From the same Stanford publishing there is Introduction to Statistical
Learning. It’s a good intro to Machine Learning as a whole.

Far too often it seems people want to jump directly into Deep Learning, I’d
shy away from that and having a better understanding of ML as a discipline
makes the application of DL much more productive.

Edit: Also would like to add a lot of people want to use DL for imaging stuff.
Take some time to understand Digital Image Processing as well. It’s a good
introduction to convolution and filtering. As well as just understanding what
an image is and what can be done with it!

This is just sort of advice from my path.

The second book they mention also had some pretty heavy stuff involving
probability and probability models. If you can take some time to understand
Automata and it’s supplications such as Hidden Markov Models that’ll be a big
help.

Also you mentioning that you never taking a formal algorithm course. While it
isn’t necessary as you probably won’t be building anything from scratch.
Learning some dynamic programming methods is very helpful when understanding
FFT and it’s impact with convolution methods and also how some of these hidden
models for probability are evaluated efficiently.

------
stared
I wrote a piece on that in: [https://github.com/stared/thinking-in-tensors-
writing-in-pyt...](https://github.com/stared/thinking-in-tensors-writing-in-
pytorch#why-not-something-else)

> If I wanted to learn some particular framework, I would just look up the
> documentation for that framework.

Well, if you don't know deep learning, it is not how it works (unless it is a
poor book, which only provides an introduction to some API). Still, I
recommend "Deep Learning in Python" by Francois Chollet as it provides a good
overview of practical deep learning. For practical applications, a book WILL
use one framework or another or will be useless. If you understand
overfitting, L2 or batch processing in Keras, you will be able to use in any
other framework (after looking up its API).

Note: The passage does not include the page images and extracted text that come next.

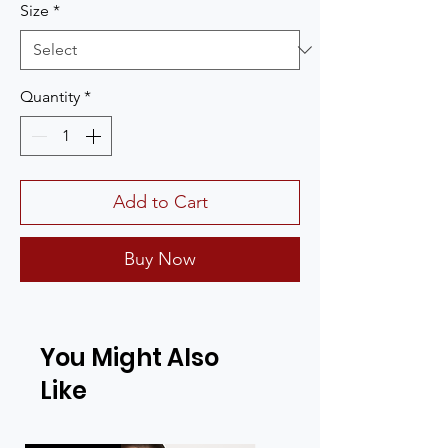
Size
*
Quantity
*
Add to Cart
Buy Now
You Might Also
Like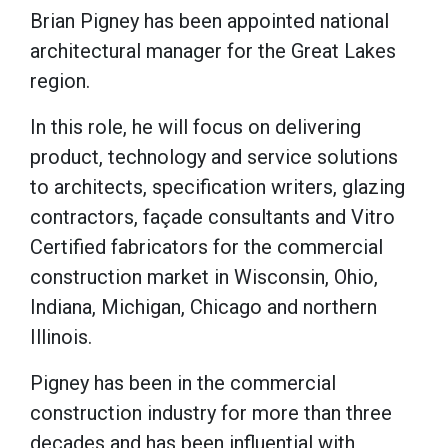
Brian Pigney has been appointed national
architectural manager for the Great Lakes
region.
In this role, he will focus on delivering
product, technology and service solutions
to architects, specification writers, glazing
contractors, façade consultants and Vitro
Certified fabricators for the commercial
construction market in Wisconsin, Ohio,
Indiana, Michigan, Chicago and northern
Illinois.
Pigney has been in the commercial
construction industry for more than three
decades and has been influential with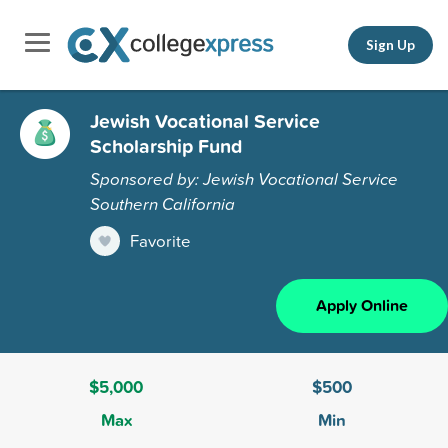
Sign Up
Jewish Vocational Service
Scholarship Fund
Sponsored by: Jewish Vocational Service
Southern California
Favorite
Apply Online
$5,000
$500
Max
Min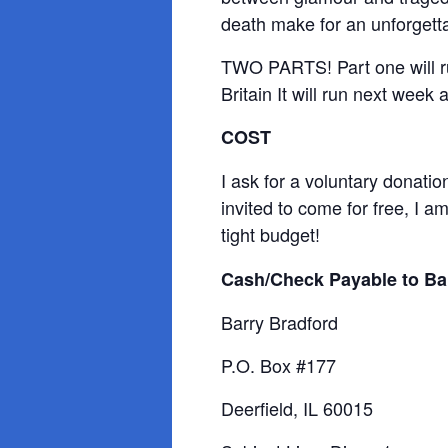
death make for an unforgetta
TWO PARTS! Part one will ru
Britain It will run next week
COST
I ask for a voluntary donatio
invited to come for free, I 
tight budget!
Cash/Check Payable to Ba
Barry Bradford
P.O. Box #177
Deerfield, IL 60015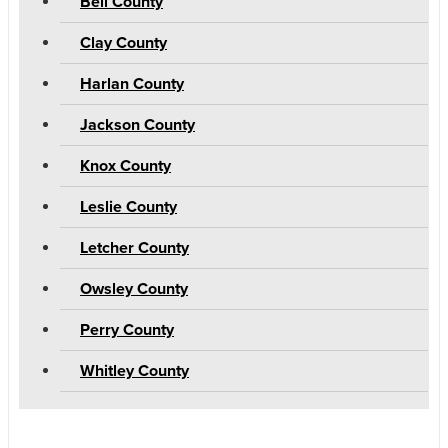
Bell County
Clay County
Harlan County
Jackson County
Knox County
Leslie County
Letcher County
Owsley County
Perry County
Whitley County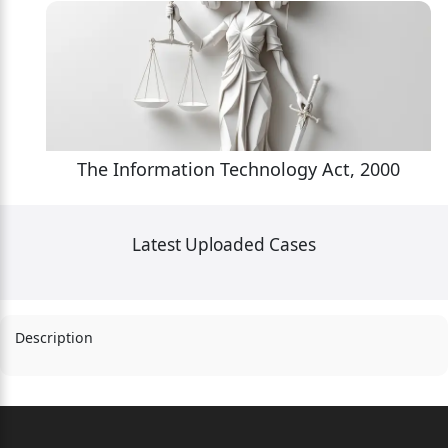
The Information Technology Act, 2000
Latest Uploaded Cases
Description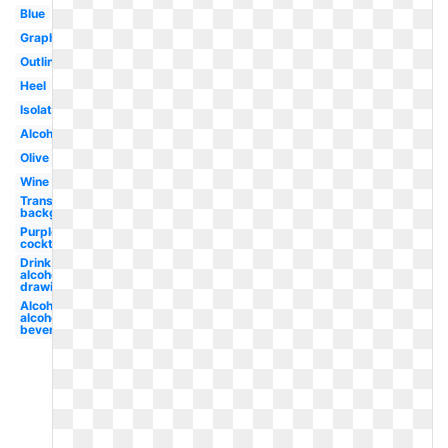
Blue
Graphic
Outline
Heel
Isolated
Alcohol
Olive
Wine
Transparent
background
Purple
cocktail
Drink
alcohol
drawing
Alcohol
alcoholic
beverage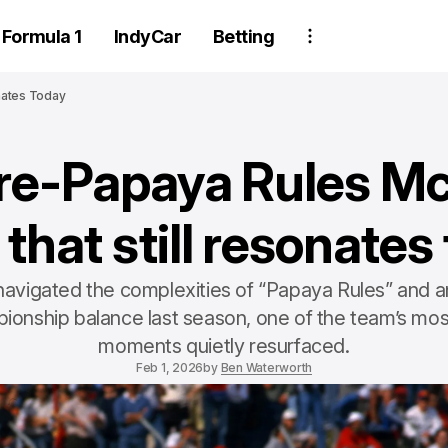
Formula 1
IndyCar
Betting
nates Today
re-Papaya Rules M
 that still resonates
avigated the complexities of “Papaya Rules” and an
ionship balance last season, one of the team’s mos
moments quietly resurfaced.
Feb 1, 2026
by
Ben Waterworth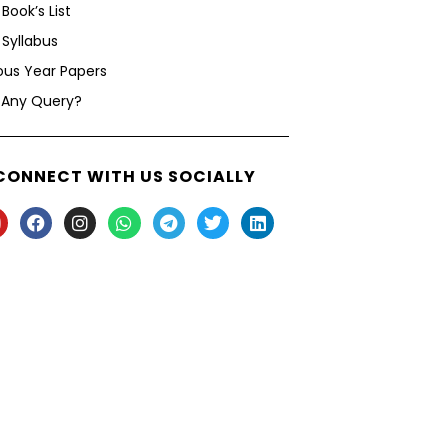
Book’s List
Syllabus
ous Year Papers
 Any Query?
CONNECT WITH US SOCIALLY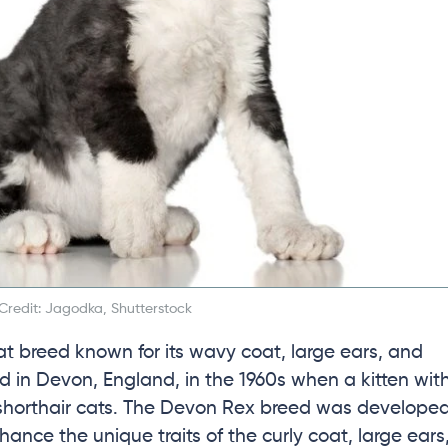
Credit: Jagodka, Shutterstock
at breed known for its wavy coat, large ears, and
ed in Devon, England, in the 1960s when a kitten wit
ic shorthair cats. The Devon Rex breed was develope
ance the unique traits of the curly coat, large ears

When it comes to the mathematical background, Deep Learning Book by Ian
Goodfellow et al. is a great starting point, giving a lot of overview. Though,
it requires a lot of interest in maths. Convolutional networks start well
after page 300.

I struggled to find something in the middle ground - showing mathematical
foundations of deep learning, step by step, at the same time translating it
into code. The closest example is CS231n: Convolutional Neural Networks for
Visual Recognition (which is, IMHO, a masterpiece). Though, I believe that
instead of using NumPy we can use PyTorch, giving a smooth transition between
mathematical ideas and a practical, working code.

Not a book per se, but better than any other.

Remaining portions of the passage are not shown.